Cain and Abel; one brother murders another over favoritism, God speaks out, and again there are consequences, but Cain is not punished, not killed, rather God places the sign on him to protect.

God must go to see what is going on in Sodom and Gomorrah. Abraham, knowing his nephew lives there and also knowing the situation, intercedes. He persists. Six times he does this; and on the Seventh it will be God’s decision to preserve or not. (does that sound familiar). God will willingly save all for just the minimum.

The greatest crime against God…the execution of his Son. The expedient justice of humanity; kill the one so that the many may live, so that the Romans will not attack them. The justice of humanity because Jesus offends their egos, their ideas of justice, their idea of God because Jesus dared to show compassion for the sick, the sinner, the foreigner; Jesus forgave, Jesus dared to touch the untouchable…all against the so-called law.

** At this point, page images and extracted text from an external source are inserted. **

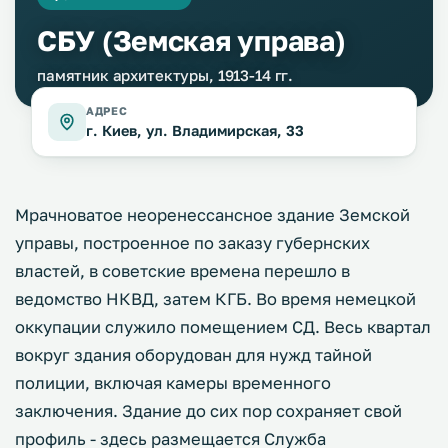
СБУ (Земская управа)
памятник архитектуры, 1913-14 гг.
АДРЕС
г. Киев, ул. Владимирская, 33
Мрачноватое неоренессансное здание Земской
управы, построенное по заказу губернских
властей, в советские времена перешло в
ведомство НКВД, затем КГБ. Во время немецкой
оккупации служило помещением СД. Весь квартал
вокруг здания оборудован для нужд тайной
полиции, включая камеры временного
заключения. Здание до сих пор сохраняет свой
профиль - здесь размещается Служба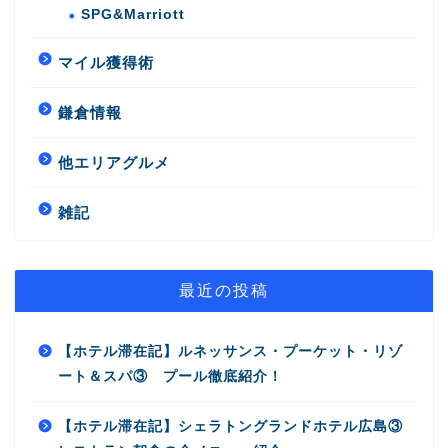
SPG&Marriott
マイル獲得術
鎌倉情報
他エリアグルメ
雑記
最近の投稿
【ホテル滞在記】ルネッサンス・プーケット・リゾ
ート＆スパ③ プール徹底紹介！
【ホテル滞在記】シェラトングランドホテル広島③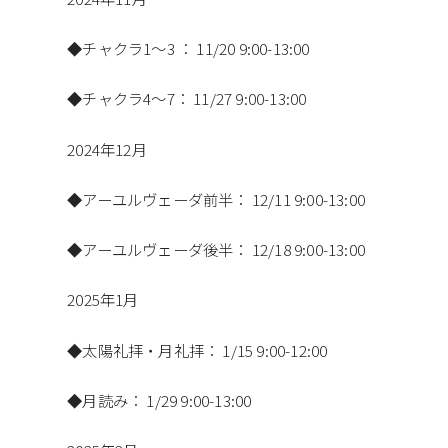
◆チャクラ
1
〜
3
：
11/20
9:00-13:00
◆チャクラ
4
〜
7
：
11/27 9:00-13:00
2024年
12
月
◆アーユルヴェーダ前半：
12/11 9:00-13:00
◆アーユルヴェーダ後半：
12/18 9:00-13:00
2025年
1
月
◆太陽礼拝・月礼拝：
1/15 9:00-12:00
◆月読み：
1/29 9:00-13:00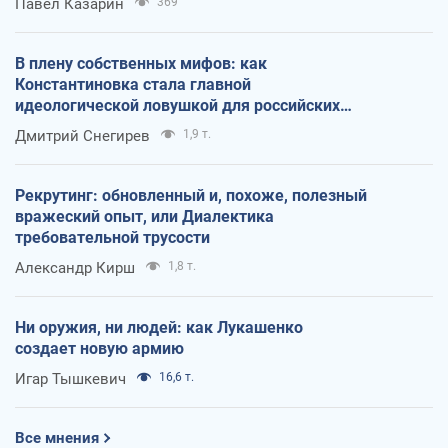
Павел Казарин
369
В плену собственных мифов: как
Константиновка стала главной
идеологической ловушкой для российских
оккупантов
Дмитрий Снегирев
1,9 т.
Рекрутинг: обновленный и, похоже, полезный
вражеский опыт, или Диалектика
требовательной трусости
Александр Кирш
1,8 т.
Ни оружия, ни людей: как Лукашенко
создает новую армию
Игар Тышкевич
16,6 т.
Все мнения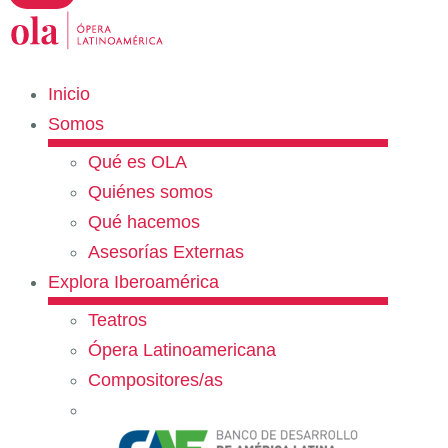
Inicio
Somos
Qué es OLA
Quiénes somos
Qué hacemos
Asesorías Externas
Explora Iberoamérica
Teatros
Ópera Latinoamericana
Compositores/as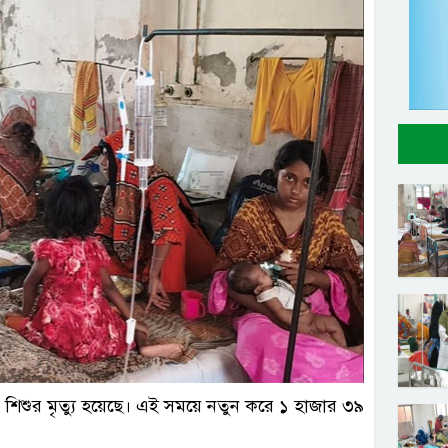
ল ছবি
 শিশুর মৃত্যু হয়েছে। এই সময়ে নতুন করে ১ হাজার ৩৯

So what was the Father’s justice against this great crime?

Jesus teaches us in the Gospel, not just a method of prayer, but he reveals the Father and the Father’s way. Jesus reveals his own strength, the “why” of his life. The Father is not some abstract distant being, he is Abba, Dad, intimate and present; who desires us to be in union, in the family.

This same Dad, this same Abba will give to us our needs, needs that are truly good and good for others; if we but ask.  Abba does not demand satisfaction, no payment; Abba does not demand proof first; first and last month’s rent, down payments, social security numbers, background checks, citizenship proof…

The disciple of Christ follows Jesus to the Father, and from the Father finds divine justice: based on compassion, based on mercy, based on restoration, based in salvation.  

The Father’s justice for the crime against his Son was the resurrection, it was forgiveness, compassion.  

We who call ourselves Christian, Catholic, disciples, believers..this too must become our justice. God calls us to this justice; this is how the kingdom is built, this is how the Father’s will be done on earth as it is in heaven.